Problem description ->
Search the material for lines containing the word "milliards", and copy each one.

Provided information ->

****************

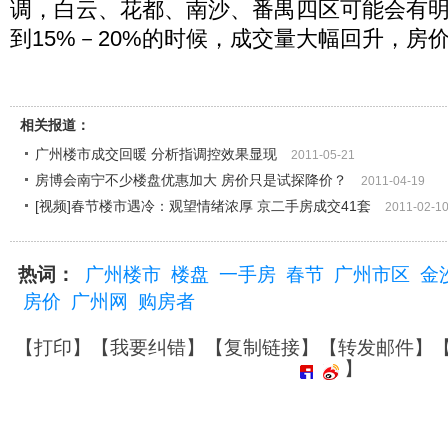
调，白云、花都、南沙、番禺四区可能会有明
到15%－20%的时候，成交量大幅回升，房价
相关报道：
广州楼市成交回暖 分析指调控效果显现
2011-05-21
房博会南宁不少楼盘优惠加大 房价只是试探降价？
2011-04-19
[视频]春节楼市遇冷：观望情绪浓厚 京二手房成交41套
2011-02-1
热词：
广州楼市
楼盘
一手房
春节
广州市区
金
房价
广州网
购房者
【
打印
】【
我要纠错
】【
复制链接
】【
转发邮件
】
】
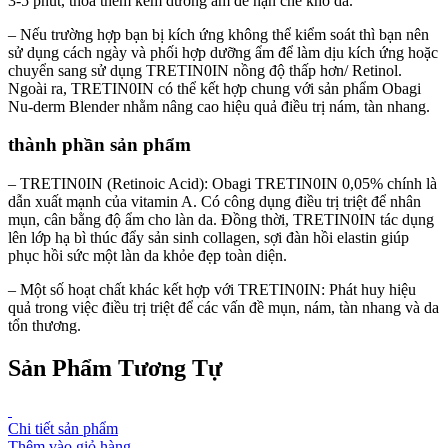
3-5 phút, thoa thêm kem dưỡng ẩm để hạn chế khô da.
– Nếu trường hợp bạn bị kích ứng không thể kiểm soát thì bạn nên
sử dụng cách ngày và phối hợp dưỡng ẩm để làm dịu kích ứng hoặc
chuyển sang sử dụng TRETIN0IN nồng độ thấp hơn/ Retinol.
Ngoài ra, TRETIN0IN có thể kết hợp chung với sản phẩm Obagi
Nu-derm Blender nhằm nâng cao hiệu quả điều trị nám, tàn nhang.
thành phần sản phẩm
– TRETIN0IN (Retinoic Acid): Obagi TRETIN0IN 0,05% chính là
dẫn xuất mạnh của vitamin A. Có công dụng điều trị triệt để nhân
mụn, cân bằng độ ẩm cho làn da. Đồng thời, TRETIN0IN tác dụng
lên lớp hạ bì thúc đẩy sản sinh collagen, sợi đàn hồi elastin giúp
phục hồi sức một làn da khỏe đẹp toàn diện.
– Một số hoạt chất khác kết hợp với TRETIN0IN: Phát huy hiệu
quả trong việc điều trị triệt để các vấn đề mụn, nám, tàn nhang và da
tổn thương.
Sản Phẩm Tương Tự
Chi tiết sản phẩm
Thêm vào giỏ hàng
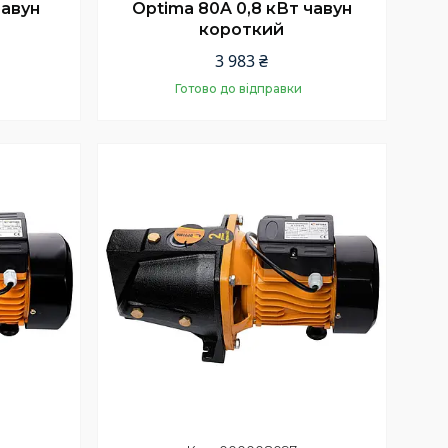
чавун
Optima 80A 0,8 кВт чавун
короткий
3 983 ₴
Готово до відправки
Купити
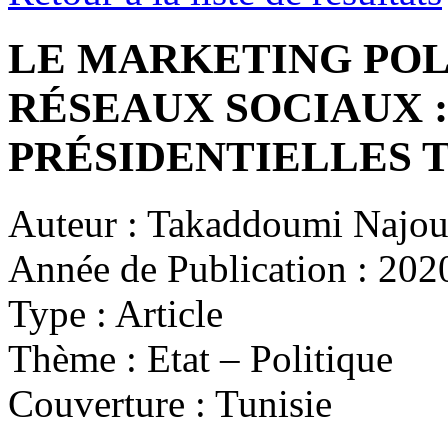
LE MARKETING POLI
RÉSEAUX SOCIAUX :
PRÉSIDENTIELLES T
Auteur :
Takaddoumi Najou
Année de Publication :
202
Type :
Article
Thème :
Etat – Politique
Couverture :
Tunisie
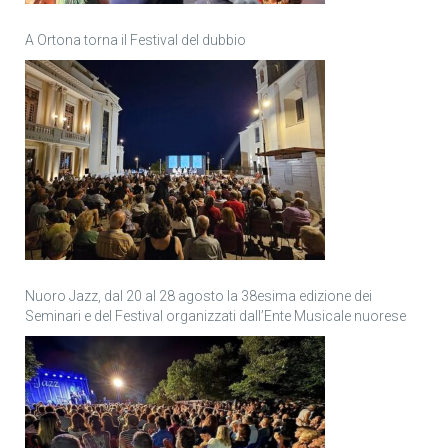
A Ortona torna il Festival del dubbio
Nuoro Jazz, dal 20 al 28 agosto la 38esima edizione dei
Seminari e del Festival organizzati dall’Ente Musicale nuorese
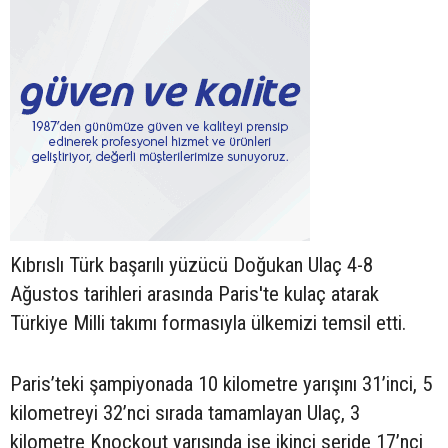
Kıbrıslı Türk başarılı yüzücü Doğukan Ulaç 4-8
Ağustos tarihleri arasında Paris'te kulaç atarak
Türkiye Milli takımı formasıyla ülkemizi temsil etti.
Paris’teki şampiyonada 10 kilometre yarışını 31’inci, 5
kilometreyi 32’nci sırada tamamlayan Ulaç, 3
kilometre Knockout yarışında ise ikinci seride 17’nci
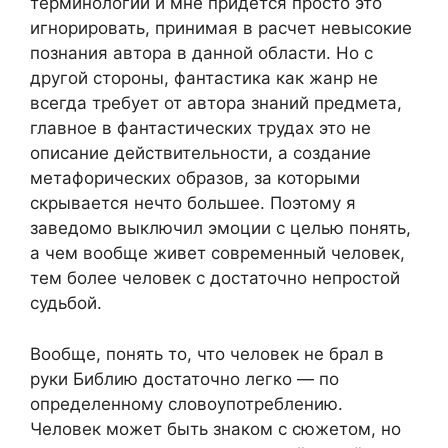
терминологии и мне придется просто это
игнорировать, принимая в расчет невысокие
познания автора в данной области. Но с
другой стороны, фантастика как жанр не
всегда требует от автора знаний предмета,
главное в фантастических трудах это не
описание действительности, а создание
метафорических образов, за которыми
скрывается нечто большее. Поэтому я
заведомо выключил эмоции с целью понять,
а чем вообще живет современный человек,
тем более человек с достаточно непростой
судьбой.
Вообще, понять то, что человек не брал в
руки Библию достаточно легко — по
определенному словоупотреблению.
Человек может быть знаком с сюжетом, но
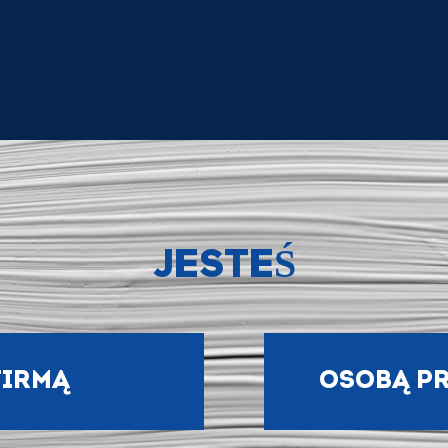
JESTEŚ
FIRMĄ
OSOBĄ P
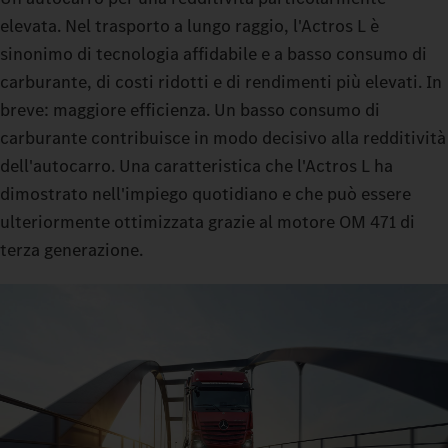
elevata. Nel trasporto a lungo raggio, l'Actros L è
sinonimo di tecnologia affidabile e a basso consumo di
carburante, di costi ridotti e di rendimenti più elevati. In
breve: maggiore efficienza. Un basso consumo di
carburante contribuisce in modo decisivo alla redditività
dell'autocarro. Una caratteristica che l'Actros L ha
dimostrato nell'impiego quotidiano e che può essere
ulteriormente ottimizzata grazie al motore OM 471 di
terza generazione.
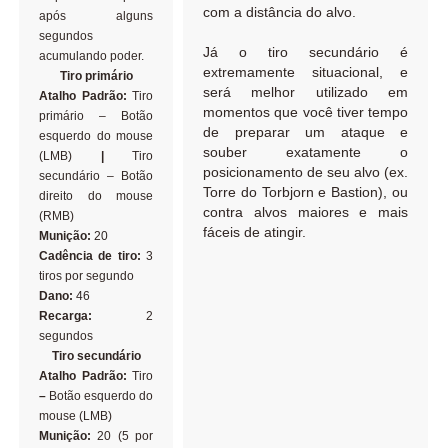
com a distância do alvo.
após alguns
segundos
Já o tiro secundário é
acumulando poder.
extremamente situacional, e
Tiro primário
será melhor utilizado em
Atalho Padrão:
Tiro
momentos que você tiver tempo
primário – Botão
de preparar um ataque e
esquerdo do mouse
souber exatamente o
(LMB)
|
Tiro
posicionamento de seu alvo (ex.
secundário – Botão
Torre do Torbjorn e Bastion), ou
direito do mouse
contra alvos maiores e mais
(RMB)
fáceis de atingir.
Munição:
20
Cadência de tiro:
3
tiros por segundo
Dano:
46
Recarga:
2
segundos
Tiro secundário
Atalho Padrão:
Tiro
–
Botão esquerdo do
mouse (LMB)
Munição:
20 (5 por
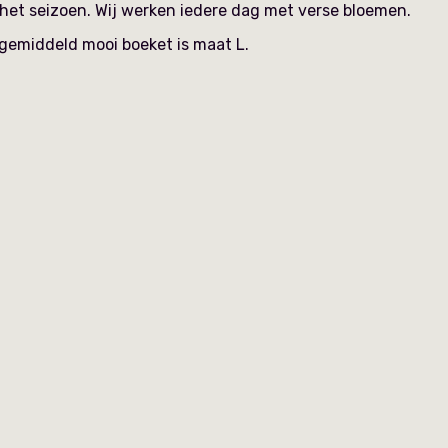
 het seizoen. Wij werken iedere dag met verse bloemen.
n gemiddeld mooi boeket is maat L.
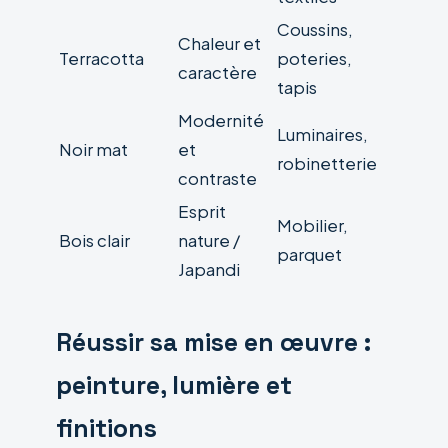
Coussins,
Chaleur et
Terracotta
poteries,
caractère
tapis
Modernité
Luminaires,
Noir mat
et
robinetterie
contraste
Esprit
Mobilier,
Bois clair
nature /
parquet
Japandi
Réussir sa mise en œuvre :
peinture, lumière et
finitions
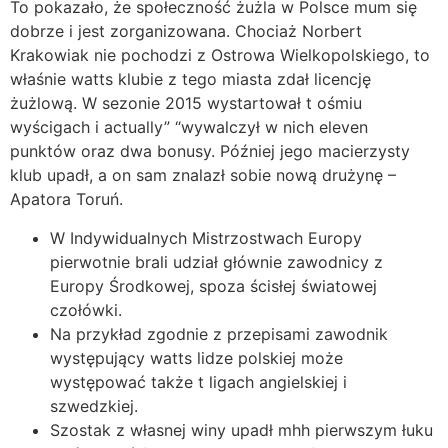
To pokazało, że społeczność żużla w Polsce mum się
dobrze i jest zorganizowana. Chociaż Norbert
Krakowiak nie pochodzi z Ostrowa Wielkopolskiego, to
właśnie watts klubie z tego miasta zdał licencję
żużlową. W sezonie 2015 wystartował t ośmiu
wyścigach i actually” “wywalczył w nich eleven
punktów oraz dwa bonusy. Później jego macierzysty
klub upadł, a on sam znalazł sobie nową drużynę –
Apatora Toruń.
W Indywidualnych Mistrzostwach Europy
pierwotnie brali udział głównie zawodnicy z
Europy Środkowej, spoza ścisłej światowej
czołówki.
Na przykład zgodnie z przepisami zawodnik
występujący watts lidze polskiej może
występować także t ligach angielskiej i
szwedzkiej.
Szostak z własnej winy upadł mhh pierwszym łuku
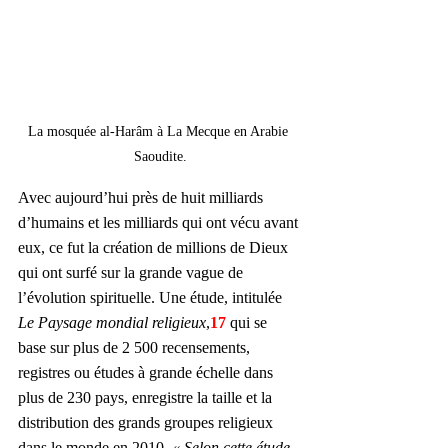
La mosquée al-Harâm à La Mecque en Arabie 
Saoudite.
Avec aujourd’hui près de huit milliards 
d’humains et les milliards qui ont vécu avant 
eux, ce fut la création de millions de Dieux 
qui ont surfé sur la grande vague de 
l’évolution spirituelle. Une étude, intitulée 
Le Paysage mondial religieux
,
17
 qui se 
base sur plus de 2 500 recensements, 
registres ou études à grande échelle dans 
plus de 230 pays, enregistre la taille et la 
distribution des grands groupes religieux 
dans le monde en 2010. 
« Selon cette étude 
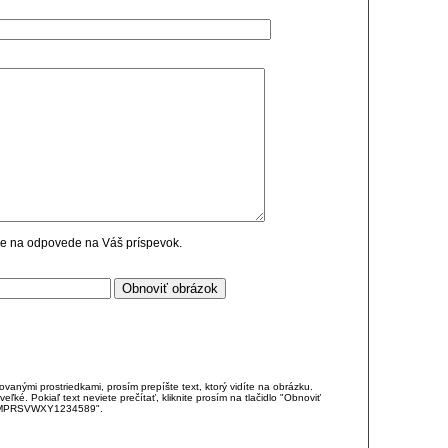
cie na odpovede na Váš príspevok.
anými prostriedkami, prosím prepíšte text, ktorý vidíte na obrázku.
é. Pokiaľ text neviete prečítať, kliknite prosím na tlačidlo "Obnoviť
DJKMPRSVWXY1234589".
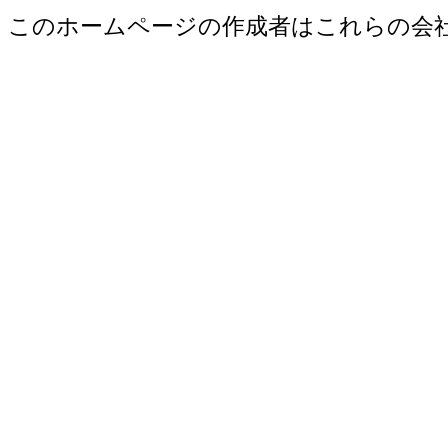
このホームページの作成者はこれらの会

****************

Solved problem ->
Avec aujourd’hui près de huit milliards 
d’humains et les milliards qui ont vécu avant 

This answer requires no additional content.